Sci Rep. Published Aug 31, 2017.
https://doi.org/10.1038/s41598-017-10471-2

PMID: 28860611

Abstract

Solid organ transplantation (SOT) outcomes have continued to improve, although long-term use of immunosuppressants can lead to complications such as diabetes, compromising post-transplant outcomes. In this study, we have characterized the intestinal microbiome (IM) composition at the metagenomic level in the context of hyperglycemia induced by immunosuppressants. Sprague-Dawley rats were subjected to doses of tacrolimus and sirolimus that reliably induce hyperglycemia and an insulin-resistant state.
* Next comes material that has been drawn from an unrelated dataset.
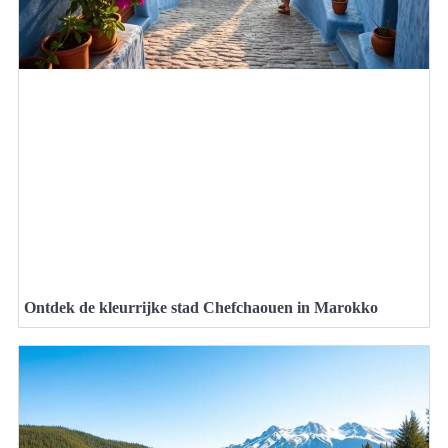
Ontdek de kleurrijke stad Chefchaouen in Marokko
Subsequent exposure to probiotics resulted in reversal of hyperglycemia. 16S rRNA and metagenomic sequencing of stool were done to identify the bacterial genes and pathways enriched in immunosuppression. Bacterial diversity was significantly decreased in sirolimus-treated rats, with 9 taxa significantly less present in both immunosuppression groups: Roseburia, Oscillospira, Mollicutes, Rothia, Micrococcaceae, Actinomycetales and Staphylococcus. Following probiotics, these changes were reversed to baseline. At the metagenomic level, the balance of metabolism was shifted towards the catabolic side with an increase of genes involved in sucrose degradation, similar to diabetes. Conversely, the control rats had greater abundance of anabolic processes and genes involved in starch degradation. Immunosuppression leads to a more catabolic microbial profile, which may influence development of diabetes after SOT. Modulation of the microbiome with probiotics may help in minimizing adverse long-term effects of immunosuppression.